● WHAT IS REQUIRED
Return verbatim the lines that run from the one holding "Where is right" to the end of the listing, both ends included, without the pictures.

● DATA SECTION
========================================================================

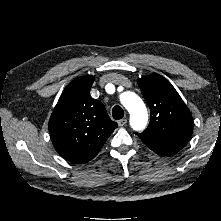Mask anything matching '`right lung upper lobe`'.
<instances>
[{"label": "right lung upper lobe", "mask_w": 221, "mask_h": 221, "mask_svg": "<svg viewBox=\"0 0 221 221\" xmlns=\"http://www.w3.org/2000/svg\"><path fill=\"white\" fill-rule=\"evenodd\" d=\"M93 76L69 83L49 120V132L56 151L75 163L93 159L118 127L104 105L90 96Z\"/></svg>", "instance_id": "1"}]
</instances>
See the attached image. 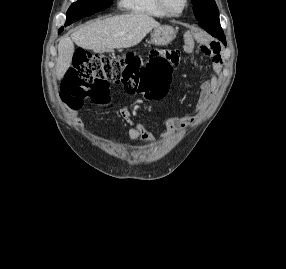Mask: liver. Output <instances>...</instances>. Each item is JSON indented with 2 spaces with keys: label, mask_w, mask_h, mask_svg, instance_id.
<instances>
[{
  "label": "liver",
  "mask_w": 286,
  "mask_h": 269,
  "mask_svg": "<svg viewBox=\"0 0 286 269\" xmlns=\"http://www.w3.org/2000/svg\"><path fill=\"white\" fill-rule=\"evenodd\" d=\"M160 24L147 14L131 13L103 20H95L64 37L58 44L56 76L61 80L69 69L74 54V43L80 47L102 53L115 48L137 45Z\"/></svg>",
  "instance_id": "1"
}]
</instances>
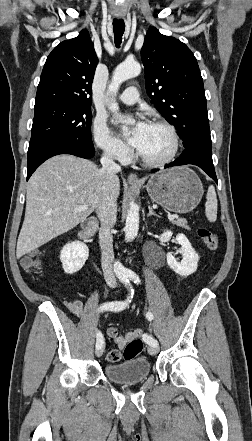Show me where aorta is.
Here are the masks:
<instances>
[{"label": "aorta", "mask_w": 252, "mask_h": 441, "mask_svg": "<svg viewBox=\"0 0 252 441\" xmlns=\"http://www.w3.org/2000/svg\"><path fill=\"white\" fill-rule=\"evenodd\" d=\"M141 72V66L136 61H125L118 65L113 72L112 81L108 86L109 92L113 96L116 95L119 86L126 80L136 77ZM112 112H117L119 106L115 99H112L108 106ZM123 131H127V127H123ZM139 229V210L134 202L130 203V208L127 212L125 223V240L127 242L132 241L138 233ZM115 273L119 277H126L128 275V269L125 268L120 261H116L113 265Z\"/></svg>", "instance_id": "1"}]
</instances>
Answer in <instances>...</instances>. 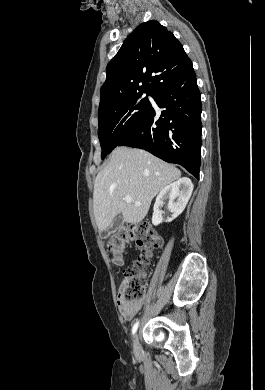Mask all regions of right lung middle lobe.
I'll list each match as a JSON object with an SVG mask.
<instances>
[{"label":"right lung middle lobe","instance_id":"right-lung-middle-lobe-1","mask_svg":"<svg viewBox=\"0 0 265 390\" xmlns=\"http://www.w3.org/2000/svg\"><path fill=\"white\" fill-rule=\"evenodd\" d=\"M141 95H134L98 111L101 159L117 147L149 111L151 103Z\"/></svg>","mask_w":265,"mask_h":390}]
</instances>
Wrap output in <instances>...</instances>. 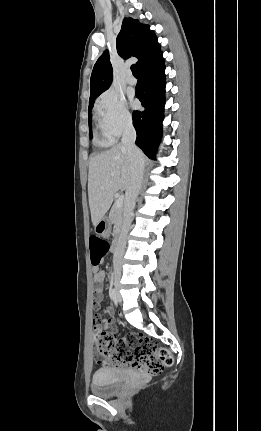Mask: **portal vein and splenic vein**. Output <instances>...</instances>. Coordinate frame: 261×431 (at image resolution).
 I'll use <instances>...</instances> for the list:
<instances>
[{
    "label": "portal vein and splenic vein",
    "mask_w": 261,
    "mask_h": 431,
    "mask_svg": "<svg viewBox=\"0 0 261 431\" xmlns=\"http://www.w3.org/2000/svg\"><path fill=\"white\" fill-rule=\"evenodd\" d=\"M123 199H124L123 196H119L118 199L115 202V206L118 207V208L121 207L123 205Z\"/></svg>",
    "instance_id": "obj_1"
}]
</instances>
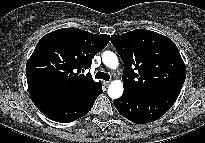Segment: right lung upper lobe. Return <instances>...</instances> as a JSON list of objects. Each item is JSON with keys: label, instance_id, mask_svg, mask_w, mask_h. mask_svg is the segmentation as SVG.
Listing matches in <instances>:
<instances>
[{"label": "right lung upper lobe", "instance_id": "1", "mask_svg": "<svg viewBox=\"0 0 205 143\" xmlns=\"http://www.w3.org/2000/svg\"><path fill=\"white\" fill-rule=\"evenodd\" d=\"M109 35H97L78 28H62L46 34L37 43L26 64L31 96L62 99L74 97L99 82L90 73L93 57L103 50Z\"/></svg>", "mask_w": 205, "mask_h": 143}]
</instances>
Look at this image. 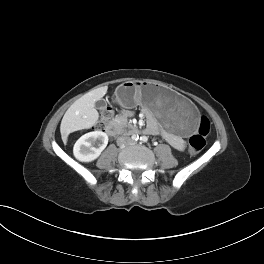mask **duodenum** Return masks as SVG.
<instances>
[{
    "mask_svg": "<svg viewBox=\"0 0 264 264\" xmlns=\"http://www.w3.org/2000/svg\"><path fill=\"white\" fill-rule=\"evenodd\" d=\"M105 130L107 134L110 136H116L120 134H130L138 131V129H136L133 126L124 125L121 122H115V121L109 122L106 125Z\"/></svg>",
    "mask_w": 264,
    "mask_h": 264,
    "instance_id": "obj_1",
    "label": "duodenum"
}]
</instances>
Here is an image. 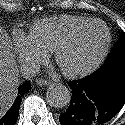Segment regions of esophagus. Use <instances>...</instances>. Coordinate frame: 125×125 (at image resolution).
Masks as SVG:
<instances>
[{
	"label": "esophagus",
	"mask_w": 125,
	"mask_h": 125,
	"mask_svg": "<svg viewBox=\"0 0 125 125\" xmlns=\"http://www.w3.org/2000/svg\"><path fill=\"white\" fill-rule=\"evenodd\" d=\"M36 84L39 85V86H47V85H49L50 83H49L48 81H46V80L38 79V80L36 81Z\"/></svg>",
	"instance_id": "esophagus-1"
}]
</instances>
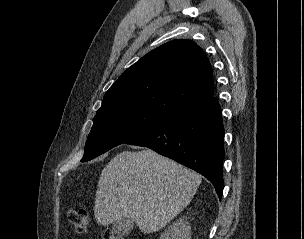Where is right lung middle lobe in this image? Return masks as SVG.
Returning a JSON list of instances; mask_svg holds the SVG:
<instances>
[{
	"label": "right lung middle lobe",
	"instance_id": "1",
	"mask_svg": "<svg viewBox=\"0 0 304 239\" xmlns=\"http://www.w3.org/2000/svg\"><path fill=\"white\" fill-rule=\"evenodd\" d=\"M170 117L144 108H124L98 114L85 145L82 162L150 131Z\"/></svg>",
	"mask_w": 304,
	"mask_h": 239
}]
</instances>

========================================================================

● RESULT FOR THIS EXERCISE
Where is right lung middle lobe in this image? Return masks as SVG.
Returning a JSON list of instances; mask_svg holds the SVG:
<instances>
[{
	"label": "right lung middle lobe",
	"instance_id": "1",
	"mask_svg": "<svg viewBox=\"0 0 304 239\" xmlns=\"http://www.w3.org/2000/svg\"><path fill=\"white\" fill-rule=\"evenodd\" d=\"M170 117L144 108H124L98 114L85 145L82 162L150 131Z\"/></svg>",
	"mask_w": 304,
	"mask_h": 239
}]
</instances>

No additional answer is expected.